Mr. Devine lists six “principles” that should be followed in planning a covert action: “Identify a legitimate enemy. Determine on-the-ground conditions. Ensure adequate funding and staff. Find legitimate local partners. Determine proportionality. Acquire bipartisan political support.”

One historical problem has been that the president, or someone supposedly acting for him, steers CIA into unwise operations; when they fail, the intelligence community is stuck with the blame.

As Mr. Devine writes, “In over thirty years, I never saw or participated in a ’rogue operation’ — something the CIA executed on its own without explicit approval from the White House . It is true that the CIA’s biggest mistakes involved covert action. But it is also true that these mistakes, without exception, also involved operations carried out at the behest of presidents pursuing flawed policies. And for every covert action that failed spectacularly, there have been others that enabled presidents and policymakers to achieve ends in the nation’s interest with an unseen hand, which is almost always preferable to a heavy footprint.”

Mr. Devine takes special exception to the Church Committee’s broad attacks on the intelligence community in the 1970s, especially its accusation that “[t]here is no doubt that the U. S. government sought a military coup in Chile” in 1970. Mr. Devine, who was assigned to the CIA station in Santiago at the time, states flatly that the CIA “did not plot with the military to overthrow [Chilean President Salvador] Allende . It’s important for the sake of history: the CIA should not be blamed for things it did not do.”

The son of a heating contractor, Mr. Devine was teaching high school in suburban Philadelphia when he read an intended “expose” of the CIA, “The Invisible Government” by journalists David Wise and Thomas Ross. Rather than being “shocked and outraged,” Mr. Devine was struck by the “sense of mission and vitality of the agency.” He joined the CIA in 1967, serving in its Clandestine Service — formally, the directorate of operations, or DO. As to the title of his book, Mr. Devine writes, “We ended many of our cables with the phrase ’Good Hunting,’ which referred to the covert, relentless pursuit of our enemies and sources of intelligence.”

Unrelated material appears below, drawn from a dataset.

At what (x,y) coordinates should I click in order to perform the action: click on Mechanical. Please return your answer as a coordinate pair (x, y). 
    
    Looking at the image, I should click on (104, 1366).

According to several individuals who served with him, Mr. Devine had the personality of a born intelligence officer — self-confident but with no trace of an ego, and an outgoing manner that helped when he made recruiting pitches to intended sources.

In overseeing the operation in Afghanistan, Mr. Devine found himself scouring world arms dealers and Pentagon stockpiles for weaponry that could be used by Afghan fighters. One key source was the Chinese People’s Liberation Army, which “wanted to be helpful in the fight against the Russians.”

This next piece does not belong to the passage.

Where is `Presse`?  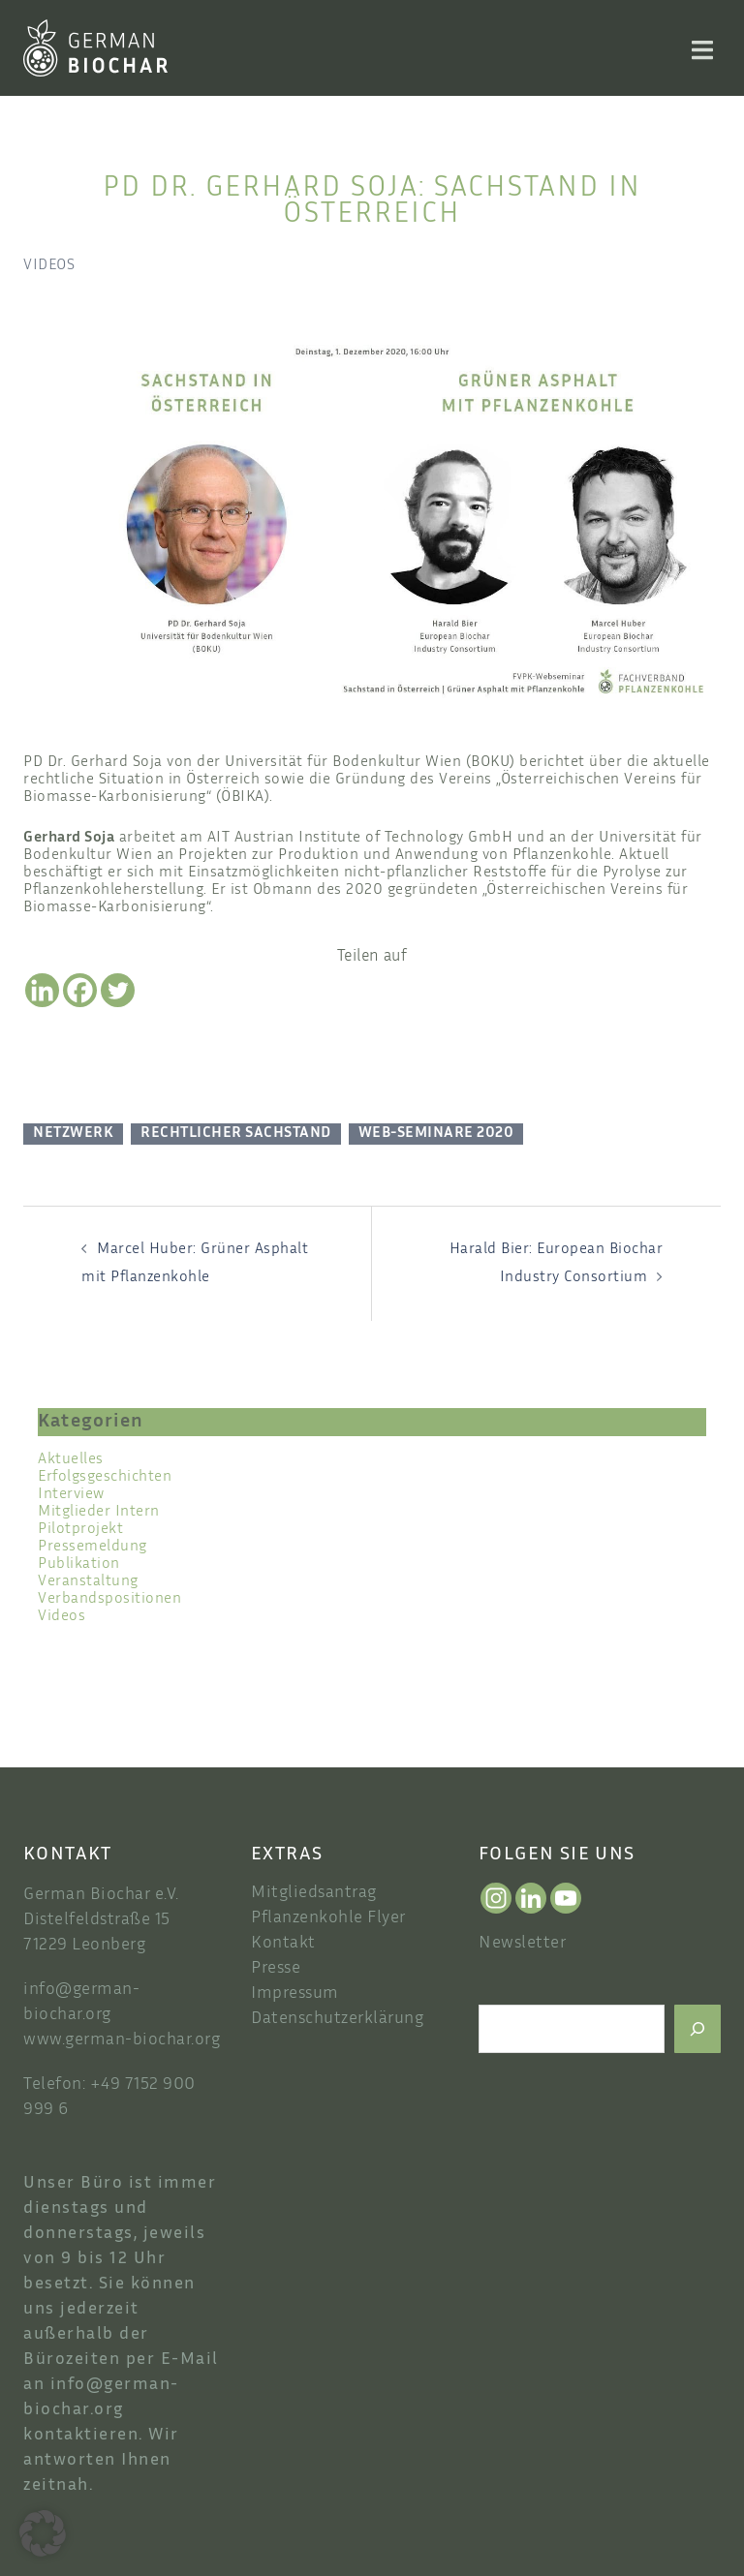 Presse is located at coordinates (275, 1969).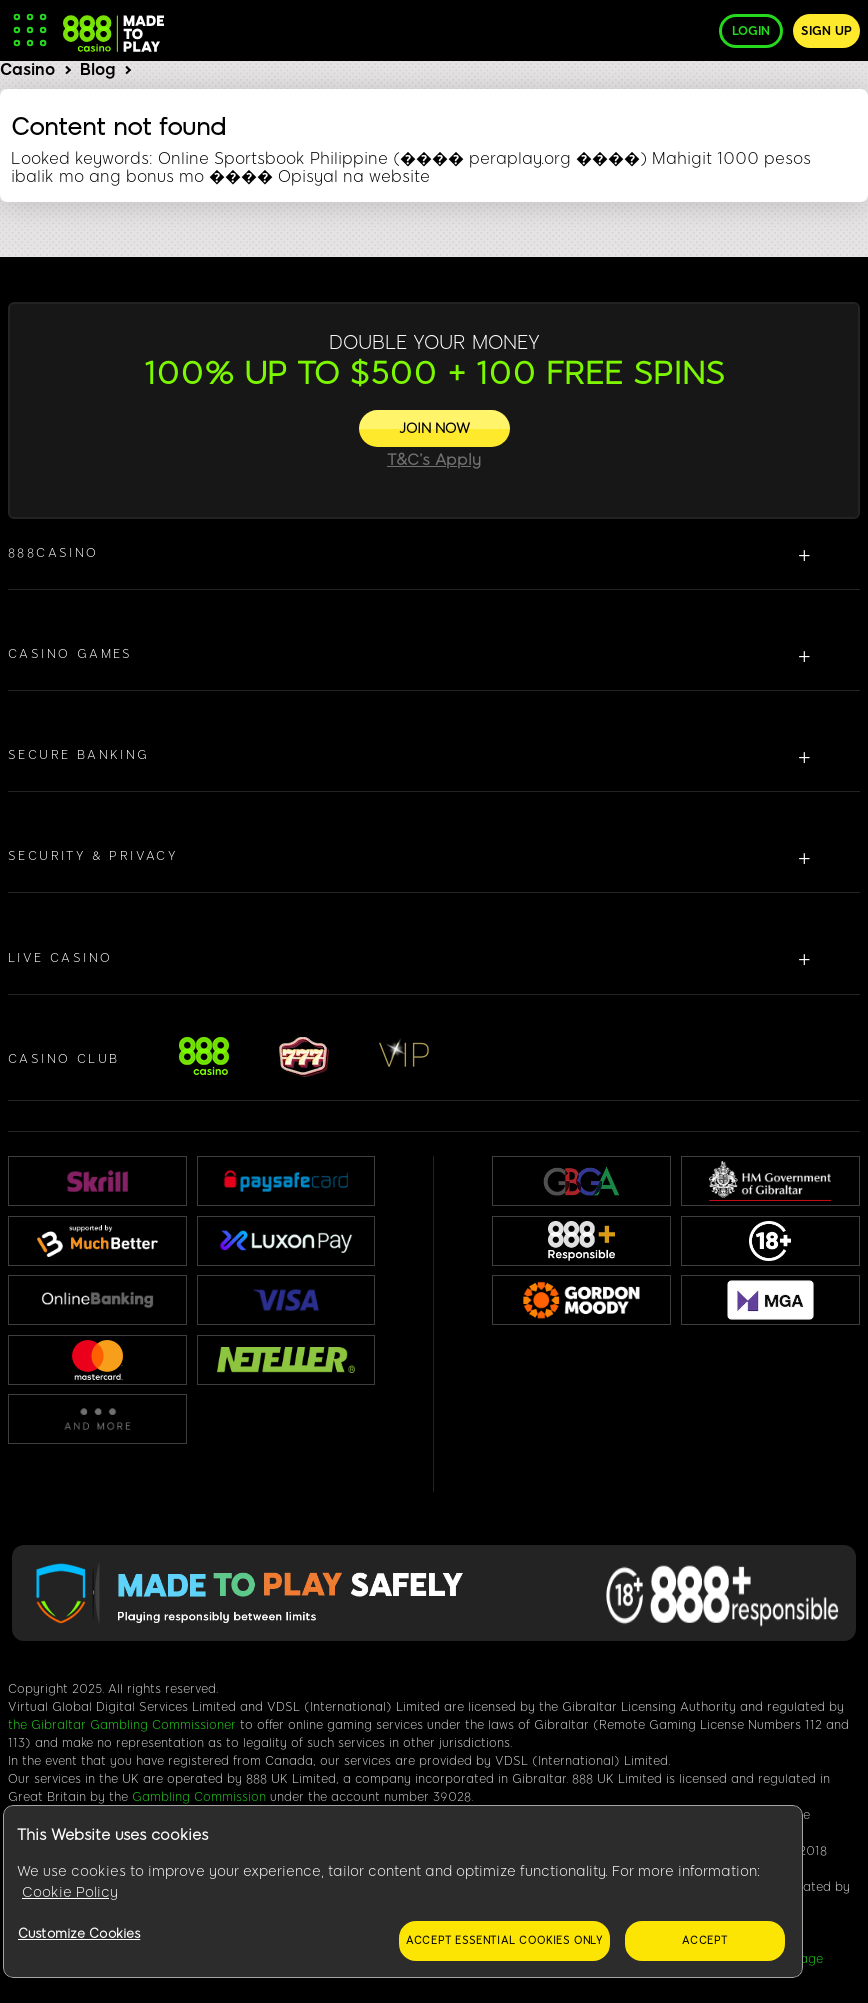 The image size is (868, 2003). What do you see at coordinates (27, 69) in the screenshot?
I see `Casino` at bounding box center [27, 69].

One invaluable acquisition, put together by a CIA arms specialist, was a global positioning system that rained devastating mortar attacks on a Soviet Spetsnaz battalion. “The Russians had no idea what hit them,” Mr. Devine writes. Additionally, French-made anti-tank missiles “did to tank formations what the Stinger had done to helicopter squadrons.” Eventually, Milton Bearden, the station chief in Islamabad, could send an exuberant cable, “We won.”

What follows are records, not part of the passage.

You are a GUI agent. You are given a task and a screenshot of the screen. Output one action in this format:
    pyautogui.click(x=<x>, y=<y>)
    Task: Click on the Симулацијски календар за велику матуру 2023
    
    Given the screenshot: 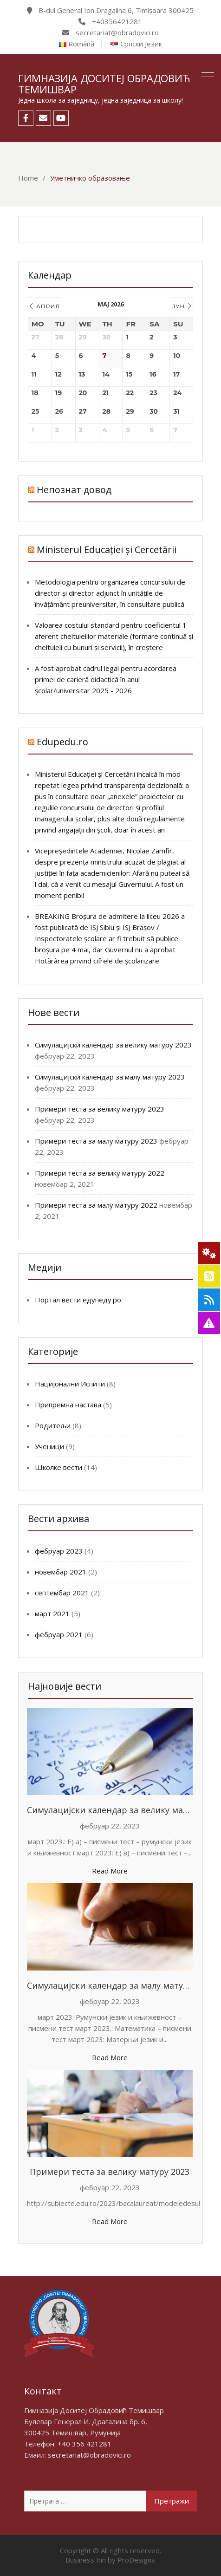 What is the action you would take?
    pyautogui.click(x=113, y=1044)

In retirement, Mr. Devine is the principal in a private intelligence firm that does a wide range of chores for lawyers and corporations. However, much of his heart still resides in Langley. As he writes, “Riding down from the seventh floor in the DO’s elevator after my last meeting with the [director of central intelligence], its trim still colored with tiny red squares, I felt a surge of pride, confident that the CIA would, to paraphrase William Faulkner, not just endure, but prevail.”

Joseph Goulden’s 1982 book, “Korea: The Untold Story of the War,” was published in a Chinese-language edition this summer by Beijing Xiron Books.